On s'entend toutefois sur sa conception virginale par un miracle dans le sein de Marie. Cependant, il ne s'inscrit pas dans la généalogie humaine parce qu'il a été conçu par l'Esprit de Dieu.

Jésus est Dieu, Dieu est Jésus
Pour les musulmans, Jésus n'est pas une émanation de Dieu. Toutefois, pour eux comme pour les chrétiens, le Créateur de tous les humains est le Dieu unique.

Claude Geffré, qui a longtemps été professeur de théologie au Saulchoir, puis à l'Institut catholique de Paris, explique qu'il est possible de tenter un dialogue fécond avec l'islam à partir d'une christologie narrative de Jésus, serviteur de Dieu, comme témoignent les Actes des Apôtres. Cependant, il n'y a rien à gagner de la christologie influencée par Paul.

Il y a aussi le second testament qui est un excellent outil de dialogue parce qu'il n'y est jamais question de la Trinité. Jésus prêche le Dieu unique. De plus, Jésus ne s'est jamais attribué le titre de Fils de Dieu, quoiqu'il se soit donné une autorité qui n'appartient qu'à Dieu et qu'on l'a jugé et crucifié pour cette raison.

Ce n'est qu'après sa mort que la communauté chrétienne a commencé à lui attribuer le titre de Fils de Dieu. Mais qu'en était-il de ce terme pour les premiers chrétiens ? Il semble qu'il ait été intronisé au titre de Fils de Dieu au sens de l'Ancien Testament comme le roi d'Israël. La filiation de Jésus ne serait donc pas de l'ordre du mystère de Noël, c'est-à-dire engendré corporellement par l'Esprit, mais plutôt par le mystère de la Résurrection et de son exaltation.

Donc, cette filiation ne serait pas d'ordre physique ou métaphysique. Elle est plutôt de l'ordre de l'intronisation par Dieu. Cette manière de voir la Trinité n'a plus le même sens, et l'unicité de Dieu n'est plus remise en question. Les équivalences (Jésus est Dieu, Dieu est Jésus) sont ainsi surmontées.
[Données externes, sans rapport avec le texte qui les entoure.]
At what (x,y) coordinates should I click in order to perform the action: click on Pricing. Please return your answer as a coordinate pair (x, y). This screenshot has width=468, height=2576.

Jésus est devenu Fils de Dieu parce qu'il incarnait le dessein d'amour de Dieu.

Un même Dieu ?
« Nous adorons le même Dieu. » La phrase est souvent reprise à qui veut bien l'entendre lorsqu'il est question des trois grandes religions monothéistes. Cependant, de quel Dieu s'agit-il ? Il est clair que notre représentation de Dieu s'enracine dans des révélations différentes, ce qui conduit à des visions de Dieu qui sont également différentes.

L'Islam répondrait à une logique de l'absolu ou une logique de l'identité qui conduirait à toute différence et qui est l'expression de son autosuffisance, c'est-à-dire de sa perfection.
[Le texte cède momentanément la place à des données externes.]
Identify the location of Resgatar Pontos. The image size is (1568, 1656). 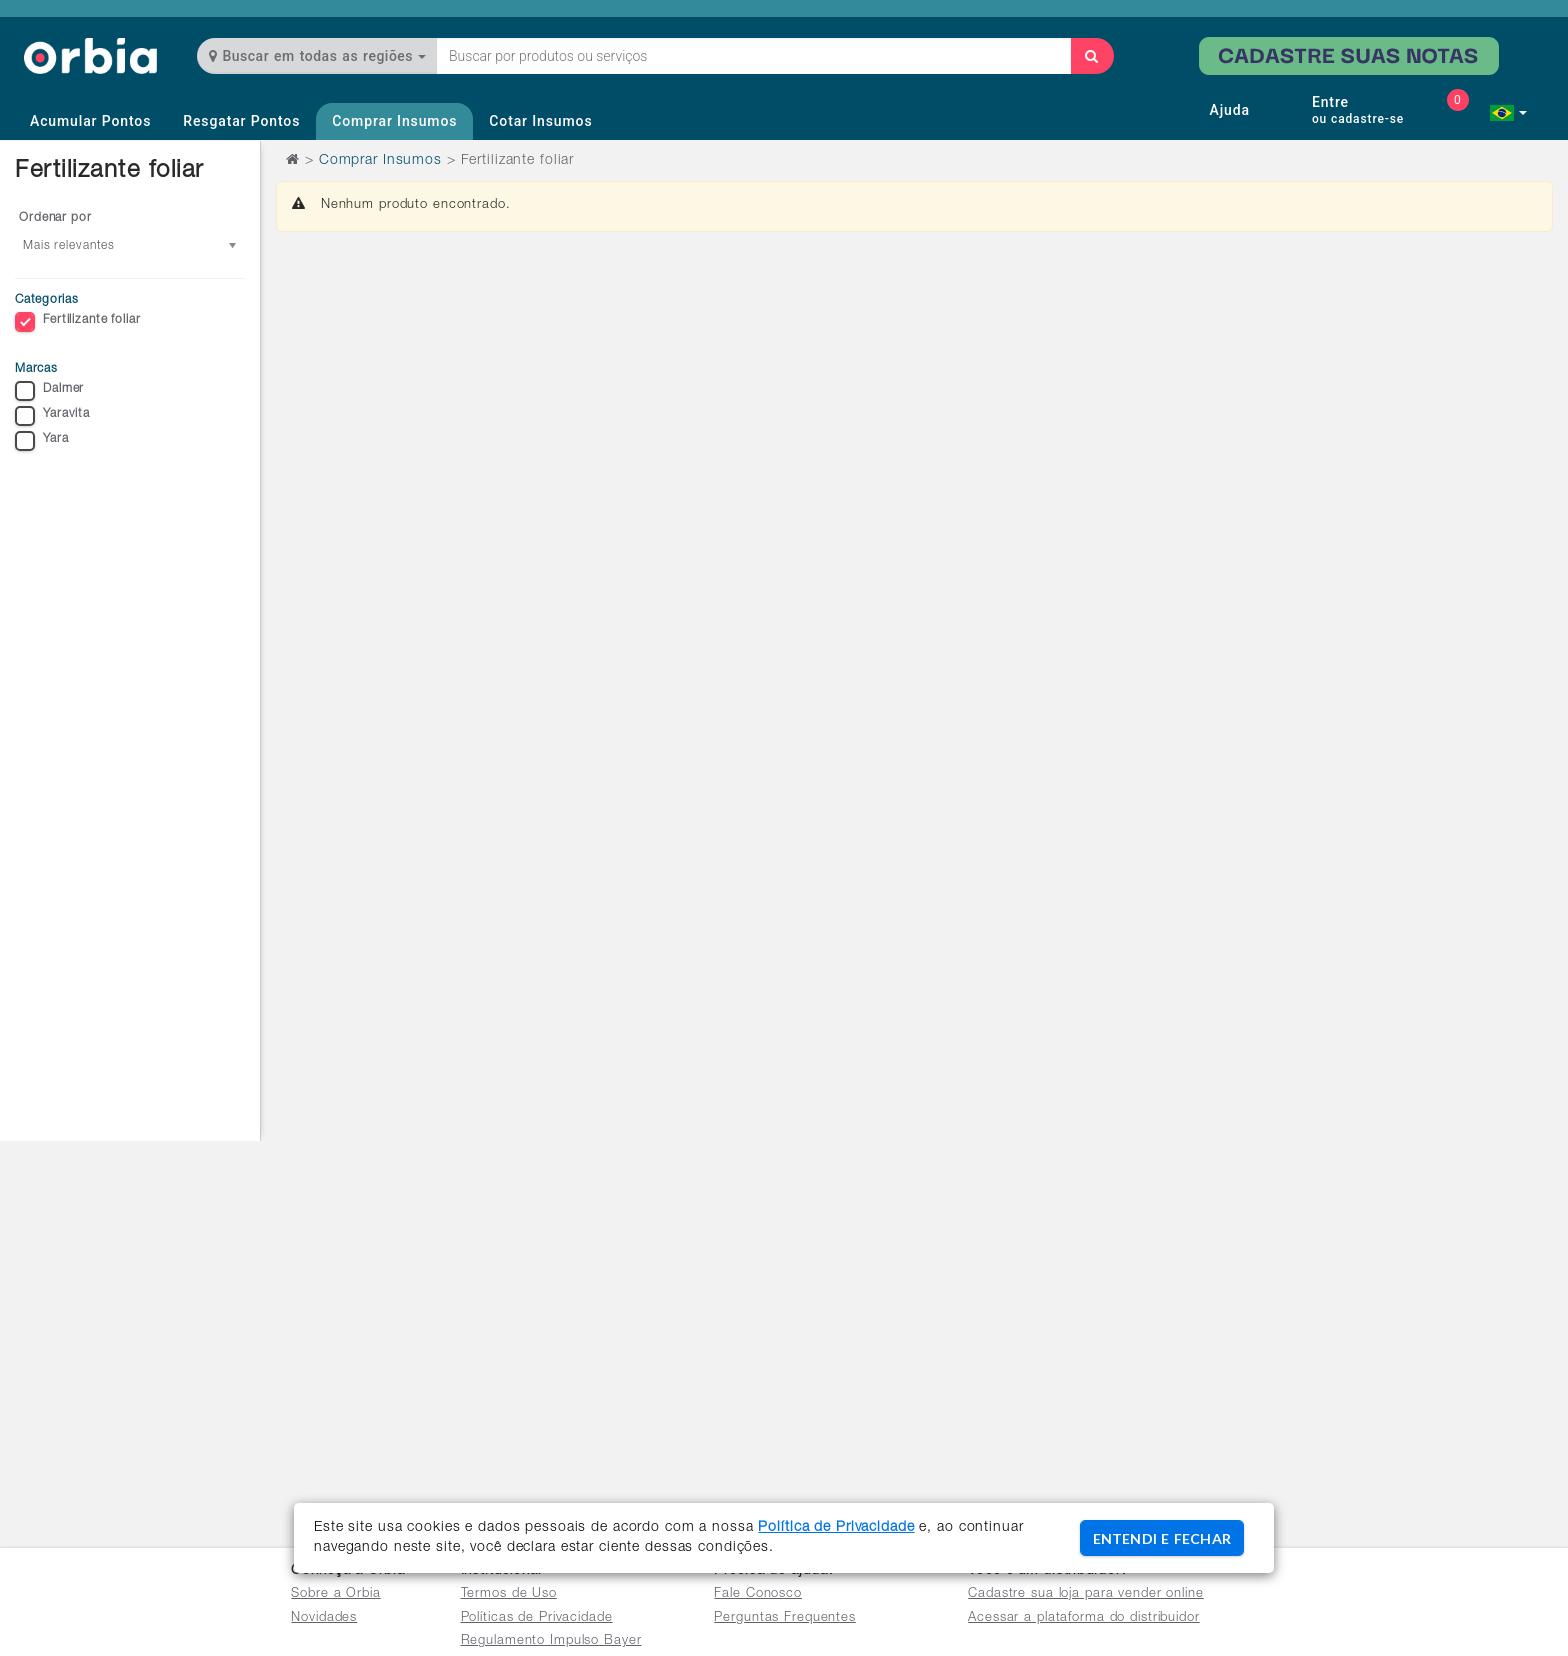 (241, 121).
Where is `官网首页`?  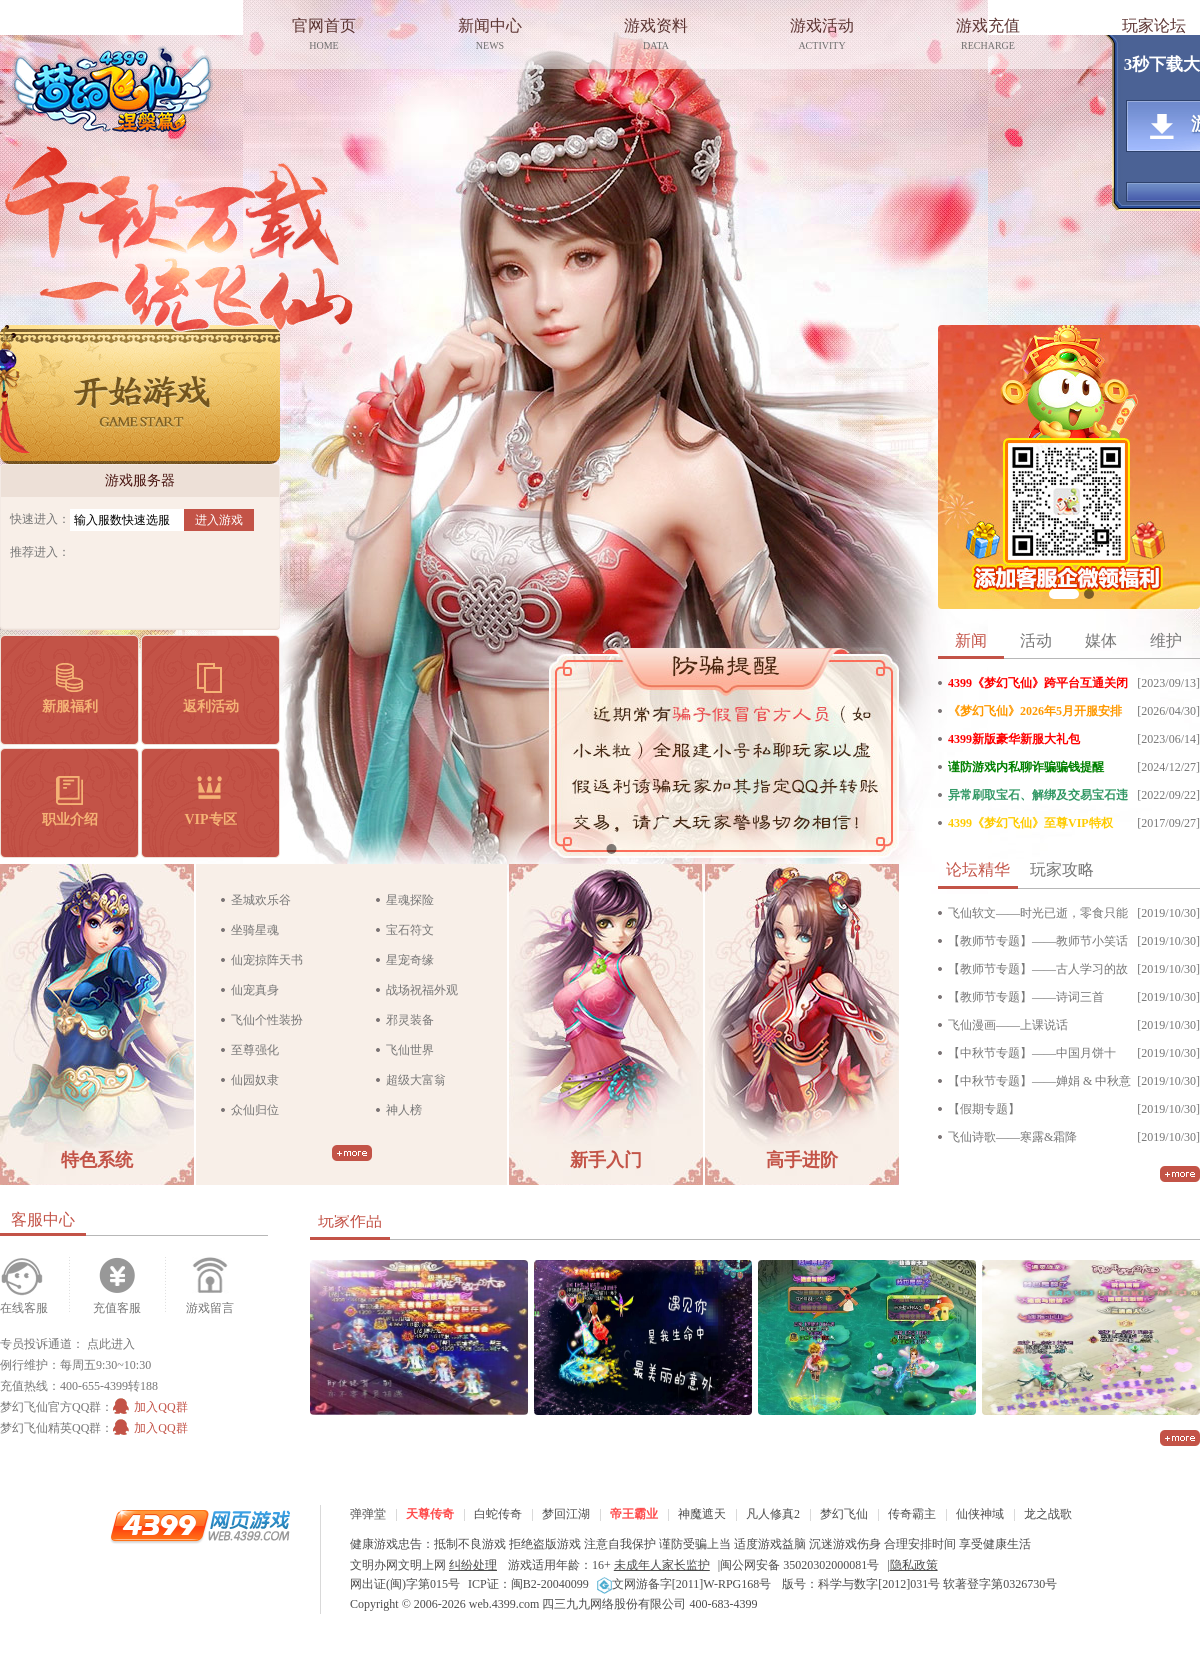 官网首页 is located at coordinates (324, 36).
L'unicité de Dieu se fait par la communion des membres du trio.

Claude Geffré explique que le Dieu des chrétiens n’est pas une identité absolue, mais une communion dans la différence.
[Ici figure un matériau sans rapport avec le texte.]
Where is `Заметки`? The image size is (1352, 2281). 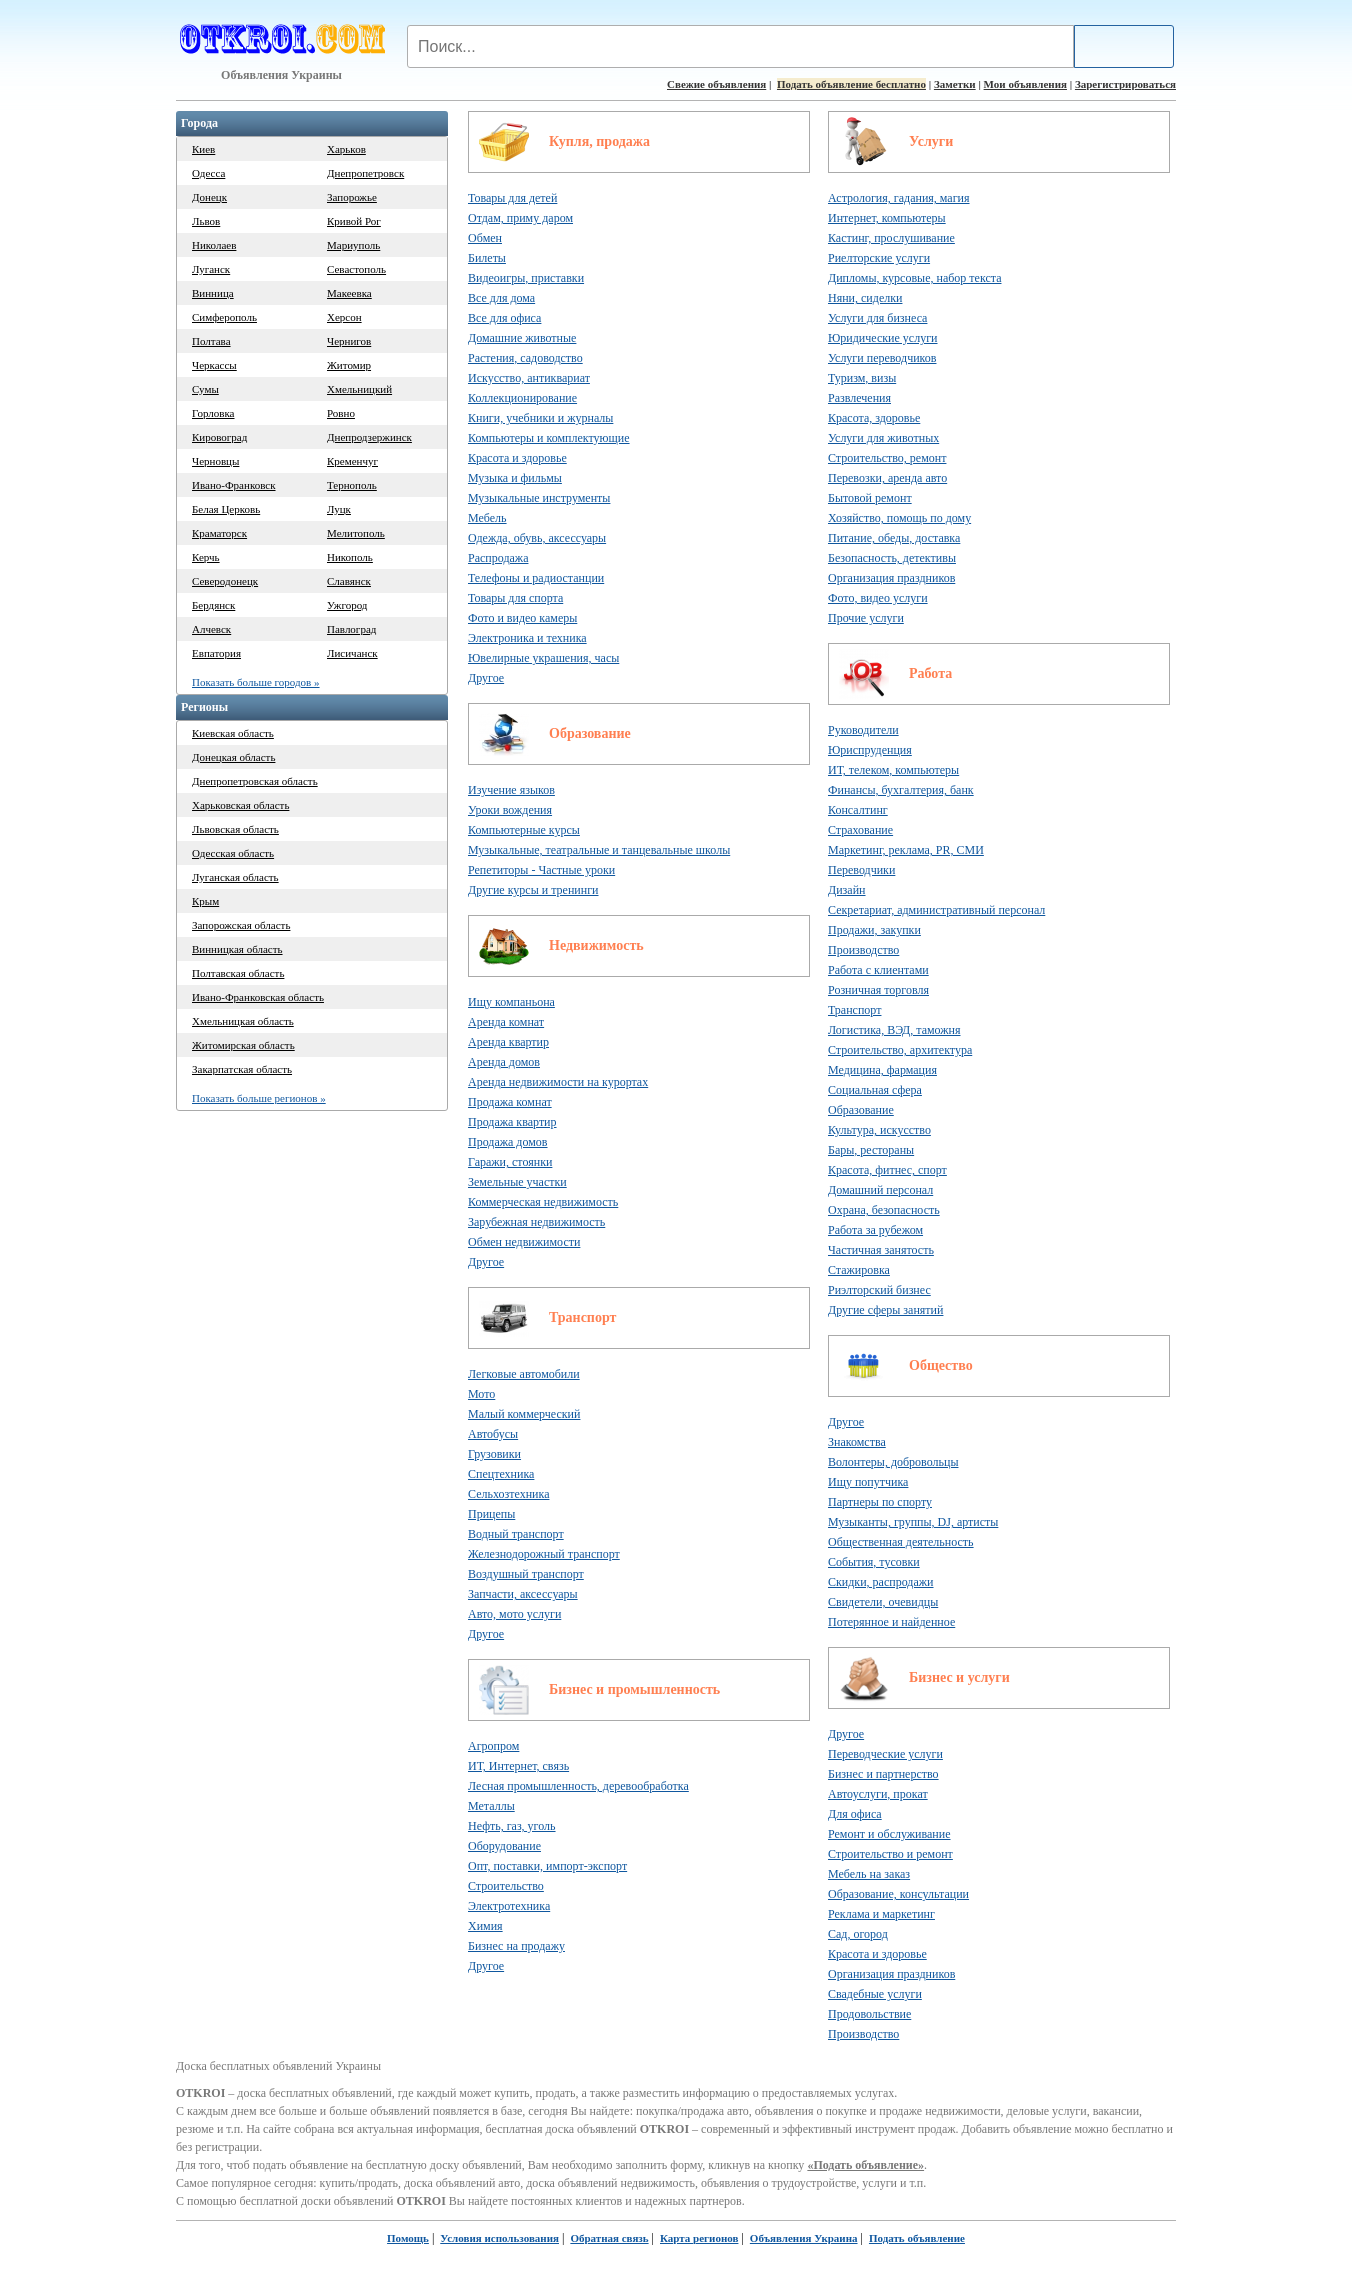 Заметки is located at coordinates (955, 84).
La transcendance du Dieu des musulmans est de l’ordre de l’être, alors que celle du Dieu des chrétiens prend plutôt la direction de la communion.

La troisième personne de la Trinité, l’Esprit, signifie que Dieu est ouvert, qu’il est communication, source de vie et de partage. Le sommet de cette communication est l’incarnation, ce qui veut dire l’alliance avec l’humanité.